This is the second part of our discussion with Professor Dmitry Krass, Academic Director of the Master of Management Analytics program, to look back over the first year of the program, and to discuss how the program will evolve moving forward to best prepare our graduates for careers in the analytics industry.
This is the second of three posts, and focuses on some adjustments to the program.
How will the program evolve in future years?
One thing we realized within a nine-month program, some skills are easier to train than others. In particular, the skills that are really hard to train from scratch are related to computer programming, and computational ability. If someone is coming in with limited programming skills it’s very hard for them, given the volume of courses and everything else that is going on, to train up to be a comfortable programmer over nine months. They need more help early on.
Thus, during the introductory term we will be offering Python for Computer Science, which focuses on the fundamental programming skills. This mini-course will consist of six sessions, interspersed with tutorials.
Students who already can demonstrate strong programming skills will not need to take this mini-course, they will be given an interesting “opt-out” assignment to work on to demonstrate and test their ability.
Curriculum and colloquium
Last year our faculty came up with brand new courses for this program. This, by the way, is quite a unique feature of the program. In many similar programs, only a few “core” courses specific to the program, with most of the remaining coursework drawn from a set of pre-existing elective courses open to students from other programs. In the Rotman program, all courses are MMA-specific, and are designed to logically interconnect with each other. These connections were hard to achieve in the first year when each instructor only had an outline of what other instructors intended to do in their courses.

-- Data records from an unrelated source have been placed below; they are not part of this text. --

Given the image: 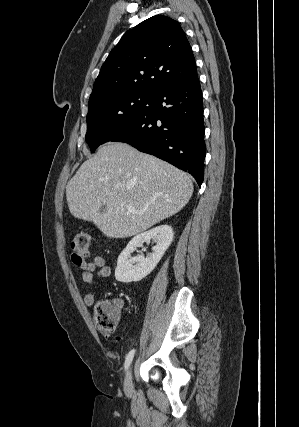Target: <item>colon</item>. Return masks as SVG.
<instances>
[{
	"label": "colon",
	"mask_w": 299,
	"mask_h": 427,
	"mask_svg": "<svg viewBox=\"0 0 299 427\" xmlns=\"http://www.w3.org/2000/svg\"><path fill=\"white\" fill-rule=\"evenodd\" d=\"M72 259L77 263L85 262L91 255V239L86 231H79L71 241ZM94 321L103 334H112L120 320L119 306L110 300H100L94 305Z\"/></svg>",
	"instance_id": "5ec220e1"
}]
</instances>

Now, of course, we have much more detailed information about the contents and level of coverage in each course. We have reviewed all of the courses to make sure there are more inter-connections between them, so we know where to set expectations, and what students should be reasonably expected to accomplish in each course. In particular, we learned that tutorials, with strong teaching assistant support, are really important – all the skills the students are trying to learn must be reinforced repeatedly; this is definitely a very hands-on program.
Another important change comes from the colloquium.

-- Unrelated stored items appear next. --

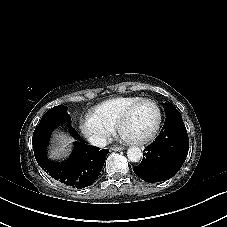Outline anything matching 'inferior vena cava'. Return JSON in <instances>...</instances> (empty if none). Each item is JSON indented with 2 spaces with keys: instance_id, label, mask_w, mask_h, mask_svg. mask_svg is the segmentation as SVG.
<instances>
[{
  "instance_id": "inferior-vena-cava-1",
  "label": "inferior vena cava",
  "mask_w": 227,
  "mask_h": 227,
  "mask_svg": "<svg viewBox=\"0 0 227 227\" xmlns=\"http://www.w3.org/2000/svg\"><path fill=\"white\" fill-rule=\"evenodd\" d=\"M91 143L99 148H104L107 145V140L105 137L94 135L91 137Z\"/></svg>"
}]
</instances>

The colloquium course was designed, from the start, to be a vehicle to bring new emerging topics to the curriculum, and to explore how those topics would fit into the rest of the program.
It also gives the students a way to be exposed to these topics in a relatively pressure free way, as this is a pass/fail course. We’ve learned that topics that are related to skills, the ones that the market especially demands, are very important. I would say we had our most successful colloquia were on specific skills-based topics like Hadoop, API, neural networks, deep learning, and fraud detection. A few students got jobs that could be directly traced to the material they learned in the colloquium. We have also learned that some of these skills are now viewed as “core” by the industry, and deserve more coverage than what can be fitted into a 3-session colloquium module.
Thus, for the second year of the program we are going to integrate neural networks and deep learning into a regular course within the program. This opens space for a new colloquium on probabilistic networks and network analytics. We are also adding cloud computing content to the Hadoop module.
The colloquium will keep changing as new topics emerge, and this is how the colloquium course was designed to be. It is the most flexible part of the program.
The Master of Management Analytics is designed to give students the advanced data management, analytics and communication skills needed to become an analytics professional.